▶ [Required work]: From the first entry to the last, repeat them all exactly.

-------- Source material

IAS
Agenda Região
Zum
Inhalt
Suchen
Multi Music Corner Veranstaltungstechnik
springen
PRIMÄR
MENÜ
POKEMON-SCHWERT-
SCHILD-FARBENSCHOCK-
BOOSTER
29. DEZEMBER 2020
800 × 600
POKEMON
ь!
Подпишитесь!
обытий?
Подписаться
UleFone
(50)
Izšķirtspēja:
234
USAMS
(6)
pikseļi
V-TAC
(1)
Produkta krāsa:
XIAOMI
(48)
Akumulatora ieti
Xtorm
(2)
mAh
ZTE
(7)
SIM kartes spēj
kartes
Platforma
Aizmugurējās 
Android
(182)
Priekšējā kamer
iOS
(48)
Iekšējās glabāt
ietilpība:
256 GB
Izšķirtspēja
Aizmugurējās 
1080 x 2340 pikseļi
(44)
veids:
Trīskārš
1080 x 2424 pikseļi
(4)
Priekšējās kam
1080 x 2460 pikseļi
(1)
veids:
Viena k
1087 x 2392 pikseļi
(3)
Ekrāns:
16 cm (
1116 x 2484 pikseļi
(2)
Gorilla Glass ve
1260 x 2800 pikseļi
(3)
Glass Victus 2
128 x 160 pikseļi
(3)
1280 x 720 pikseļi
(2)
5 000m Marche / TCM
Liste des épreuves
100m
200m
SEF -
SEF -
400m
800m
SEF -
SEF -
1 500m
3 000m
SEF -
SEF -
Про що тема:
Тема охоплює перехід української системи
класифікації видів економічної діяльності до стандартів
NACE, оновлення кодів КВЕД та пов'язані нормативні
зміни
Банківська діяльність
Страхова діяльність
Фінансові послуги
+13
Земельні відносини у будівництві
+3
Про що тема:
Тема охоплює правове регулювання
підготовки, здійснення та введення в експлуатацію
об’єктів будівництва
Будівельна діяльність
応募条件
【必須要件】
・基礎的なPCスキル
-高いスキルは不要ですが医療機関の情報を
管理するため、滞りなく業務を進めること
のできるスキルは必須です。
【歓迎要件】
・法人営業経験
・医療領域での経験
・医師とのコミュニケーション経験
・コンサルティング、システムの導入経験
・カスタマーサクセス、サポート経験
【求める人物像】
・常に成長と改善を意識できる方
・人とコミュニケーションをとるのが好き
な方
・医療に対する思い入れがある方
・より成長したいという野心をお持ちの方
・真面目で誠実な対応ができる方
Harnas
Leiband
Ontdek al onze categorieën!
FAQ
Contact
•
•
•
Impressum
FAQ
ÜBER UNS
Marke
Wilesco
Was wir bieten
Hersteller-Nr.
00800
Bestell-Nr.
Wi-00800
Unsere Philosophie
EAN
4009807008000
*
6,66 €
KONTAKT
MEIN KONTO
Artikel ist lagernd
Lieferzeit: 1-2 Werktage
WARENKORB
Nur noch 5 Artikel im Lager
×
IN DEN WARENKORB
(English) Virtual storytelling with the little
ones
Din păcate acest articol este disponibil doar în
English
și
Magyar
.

----------------

▶ [Task solution]:
IAS
Agenda Região
Zum
Inhalt
Suchen
Multi Music Corner Veranstaltungstechnik
springen
PRIMÄR
MENÜ
POKEMON-SCHWERT-
SCHILD-FARBENSCHOCK-
BOOSTER
29. DEZEMBER 2020
800 × 600
POKEMON
ь!
Подпишитесь!
обытий?
Подписаться
UleFone
(50)
Izšķirtspēja:
234
USAMS
(6)
pikseļi
V-TAC
(1)
Produkta krāsa:
XIAOMI
(48)
Akumulatora ieti
Xtorm
(2)
mAh
ZTE
(7)
SIM kartes spēj
kartes
Platforma
Aizmugurējās 
Android
(182)
Priekšējā kamer
iOS
(48)
Iekšējās glabāt
ietilpība:
256 GB
Izšķirtspēja
Aizmugurējās 
1080 x 2340 pikseļi
(44)
veids:
Trīskārš
1080 x 2424 pikseļi
(4)
Priekšējās kam
1080 x 2460 pikseļi
(1)
veids:
Viena k
1087 x 2392 pikseļi
(3)
Ekrāns:
16 cm (
1116 x 2484 pikseļi
(2)
Gorilla Glass ve
1260 x 2800 pikseļi
(3)
Glass Victus 2
128 x 160 pikseļi
(3)
1280 x 720 pikseļi
(2)
5 000m Marche / TCM
Liste des épreuves
100m
200m
SEF -
SEF -
400m
800m
SEF -
SEF -
1 500m
3 000m
SEF -
SEF -
Про що тема:
Тема охоплює перехід української системи
класифікації видів економічної діяльності до стандартів
NACE, оновлення кодів КВЕД та пов'язані нормативні
зміни
Банківська діяльність
Страхова діяльність
Фінансові послуги
+13
Земельні відносини у будівництві
+3
Про що тема:
Тема охоплює правове регулювання
підготовки, здійснення та введення в експлуатацію
об’єктів будівництва
Будівельна діяльність
応募条件
【必須要件】
・基礎的なPCスキル
-高いスキルは不要ですが医療機関の情報を
管理するため、滞りなく業務を進めること
のできるスキルは必須です。
【歓迎要件】
・法人営業経験
・医療領域での経験
・医師とのコミュニケーション経験
・コンサルティング、システムの導入経験
・カスタマーサクセス、サポート経験
【求める人物像】
・常に成長と改善を意識できる方
・人とコミュニケーションをとるのが好き
な方
・医療に対する思い入れがある方
・より成長したいという野心をお持ちの方
・真面目で誠実な対応ができる方
Harnas
Leiband
Ontdek al onze categorieën!
FAQ
Contact
•
•
•
Impressum
FAQ
ÜBER UNS
Marke
Wilesco
Was wir bieten
Hersteller-Nr.
00800
Bestell-Nr.
Wi-00800
Unsere Philosophie
EAN
4009807008000
*
6,66 €
KONTAKT
MEIN KONTO
Artikel ist lagernd
Lieferzeit: 1-2 Werktage
WARENKORB
Nur noch 5 Artikel im Lager
×
IN DEN WARENKORB
(English) Virtual storytelling with the little
ones
Din păcate acest articol este disponibil doar în
English
și
Magyar
.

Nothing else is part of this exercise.